Politik çevremizde biz-onlar düşüncesinin
neden tehlikeli olduğuyla alakalı
güzel bir örnek.
Saldırganların bir saldırı için
kendilerine gaz vermek üzere kullandıkları
bir diğer alışkanlık
farklılıklara odaklanmalarıydı.
Başka bir deyişle kurbanlarına baktılar
ve "Bu kişiyle hiçbir ortak yanım yok.
Benden tamamen farklı." diye düşündüler.
Kulağa basit bir kavram gibi gelebilir
ama bunun işe yaramasının ardında
büyüleyici bir bilim var.
Diyelim ki size farklı renklerdeki eller
ve bu farklı renklerdeki ellere batırılan
sivri raptiyeler içeren
bir video gösterdim.
Tamam mı?
Eğer beyaz tenliyseniz
muhtemelen en çok sempatik hareketlenmeyi
ve en çok acıyı
raptiyenin beyaz ele batırıldığını
gördüğünüzde yaşayacaksınız.
Eğer Latin Amerikalı,
Arap ya da siyahiyseniz
en çok sempatik hareketlenmeyi
muhtemelen raptiyenin
sizin elinize en çok benzeyen ele
batırıldığını gördüğünüzde yaşayacaksınız.
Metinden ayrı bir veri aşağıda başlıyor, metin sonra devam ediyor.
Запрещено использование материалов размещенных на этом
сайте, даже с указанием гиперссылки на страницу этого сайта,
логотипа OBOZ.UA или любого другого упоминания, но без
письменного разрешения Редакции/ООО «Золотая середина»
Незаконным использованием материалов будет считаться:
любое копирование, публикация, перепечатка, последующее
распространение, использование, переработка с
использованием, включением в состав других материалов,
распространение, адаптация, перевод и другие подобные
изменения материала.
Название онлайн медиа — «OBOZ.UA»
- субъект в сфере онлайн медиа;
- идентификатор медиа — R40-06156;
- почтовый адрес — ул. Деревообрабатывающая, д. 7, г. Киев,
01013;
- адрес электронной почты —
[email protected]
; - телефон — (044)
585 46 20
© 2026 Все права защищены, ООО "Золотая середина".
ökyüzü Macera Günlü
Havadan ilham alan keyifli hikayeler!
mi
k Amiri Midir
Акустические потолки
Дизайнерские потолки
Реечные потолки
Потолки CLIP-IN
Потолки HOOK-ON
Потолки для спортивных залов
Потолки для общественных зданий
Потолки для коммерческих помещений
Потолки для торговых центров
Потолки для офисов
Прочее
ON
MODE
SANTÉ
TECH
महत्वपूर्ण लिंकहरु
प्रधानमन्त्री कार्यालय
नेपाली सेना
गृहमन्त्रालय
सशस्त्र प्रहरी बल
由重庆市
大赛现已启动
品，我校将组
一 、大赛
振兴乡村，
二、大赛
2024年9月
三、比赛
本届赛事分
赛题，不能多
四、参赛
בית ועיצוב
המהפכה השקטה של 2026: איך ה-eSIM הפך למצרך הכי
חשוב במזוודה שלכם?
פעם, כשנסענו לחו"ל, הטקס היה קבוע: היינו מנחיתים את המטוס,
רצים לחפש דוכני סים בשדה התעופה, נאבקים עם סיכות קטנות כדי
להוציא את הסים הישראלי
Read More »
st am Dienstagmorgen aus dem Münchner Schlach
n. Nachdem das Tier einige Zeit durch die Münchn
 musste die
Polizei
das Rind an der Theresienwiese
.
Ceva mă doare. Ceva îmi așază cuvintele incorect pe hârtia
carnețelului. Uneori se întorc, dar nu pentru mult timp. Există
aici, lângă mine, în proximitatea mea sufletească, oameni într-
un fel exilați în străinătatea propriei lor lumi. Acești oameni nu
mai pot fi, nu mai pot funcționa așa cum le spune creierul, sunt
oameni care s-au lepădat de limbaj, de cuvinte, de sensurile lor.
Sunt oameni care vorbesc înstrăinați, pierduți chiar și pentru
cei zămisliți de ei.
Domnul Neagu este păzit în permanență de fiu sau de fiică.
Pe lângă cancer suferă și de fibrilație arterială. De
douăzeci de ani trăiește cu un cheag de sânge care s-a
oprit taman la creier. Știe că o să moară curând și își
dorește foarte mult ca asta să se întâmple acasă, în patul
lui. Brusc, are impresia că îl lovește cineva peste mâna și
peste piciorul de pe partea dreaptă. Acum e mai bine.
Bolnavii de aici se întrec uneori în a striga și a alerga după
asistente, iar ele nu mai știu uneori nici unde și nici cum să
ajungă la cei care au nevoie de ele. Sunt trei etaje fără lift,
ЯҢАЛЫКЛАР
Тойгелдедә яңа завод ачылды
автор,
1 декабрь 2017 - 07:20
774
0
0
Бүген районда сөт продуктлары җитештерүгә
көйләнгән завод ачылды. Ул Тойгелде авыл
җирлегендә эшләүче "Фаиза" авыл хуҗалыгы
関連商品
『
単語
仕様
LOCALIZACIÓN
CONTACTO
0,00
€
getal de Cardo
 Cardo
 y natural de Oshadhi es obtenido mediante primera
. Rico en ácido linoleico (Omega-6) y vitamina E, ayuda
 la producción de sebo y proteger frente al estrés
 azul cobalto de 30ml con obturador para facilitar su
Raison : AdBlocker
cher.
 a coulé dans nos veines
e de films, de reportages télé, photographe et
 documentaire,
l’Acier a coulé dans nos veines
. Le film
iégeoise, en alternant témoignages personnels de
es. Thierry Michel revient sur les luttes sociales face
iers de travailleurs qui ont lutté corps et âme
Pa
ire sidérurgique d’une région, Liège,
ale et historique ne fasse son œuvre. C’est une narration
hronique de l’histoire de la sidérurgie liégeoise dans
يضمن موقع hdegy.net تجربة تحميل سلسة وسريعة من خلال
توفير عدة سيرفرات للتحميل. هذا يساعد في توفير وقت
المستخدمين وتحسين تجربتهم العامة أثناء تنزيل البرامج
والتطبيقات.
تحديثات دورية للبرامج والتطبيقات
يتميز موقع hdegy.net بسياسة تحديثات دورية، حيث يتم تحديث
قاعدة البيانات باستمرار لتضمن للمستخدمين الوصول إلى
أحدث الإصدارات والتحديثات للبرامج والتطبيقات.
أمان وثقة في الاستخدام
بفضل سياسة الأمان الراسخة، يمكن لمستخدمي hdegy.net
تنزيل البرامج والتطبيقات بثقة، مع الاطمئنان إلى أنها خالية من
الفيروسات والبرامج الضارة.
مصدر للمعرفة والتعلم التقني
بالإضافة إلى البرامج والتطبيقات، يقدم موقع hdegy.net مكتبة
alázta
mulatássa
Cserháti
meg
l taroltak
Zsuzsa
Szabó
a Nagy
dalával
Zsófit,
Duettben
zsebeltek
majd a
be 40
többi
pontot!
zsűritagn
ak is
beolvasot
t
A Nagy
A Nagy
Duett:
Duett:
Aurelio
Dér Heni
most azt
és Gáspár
İyi haber şu ki bu, biyolojik olarak
değişmez bir şey değil.
Bu, öğrenilmiş davranış.
Diğer etnik komitelerle
ne kadar çok zaman geçirirsek
onları o kadar çok kendimize benzer
ve takımımızın bir parçası olarak görürüz
ve o kadar çok acılarını hissederiz.
Bahsedeceğim son alışkanlık,
saldırganların dışarı çıkıp
o eylemlerden birini gerçekleştirmek için
kendilerini hazırladıklarında
belirli duygusal ipuçlarına odaklanmaları.
Örneğin aylarca öfke işaretlerine
odaklanıp kendilerini hazırlıyorlar.
Bundan bahsediyorum
çünkü şu sıralar oldukça popüler bir şey.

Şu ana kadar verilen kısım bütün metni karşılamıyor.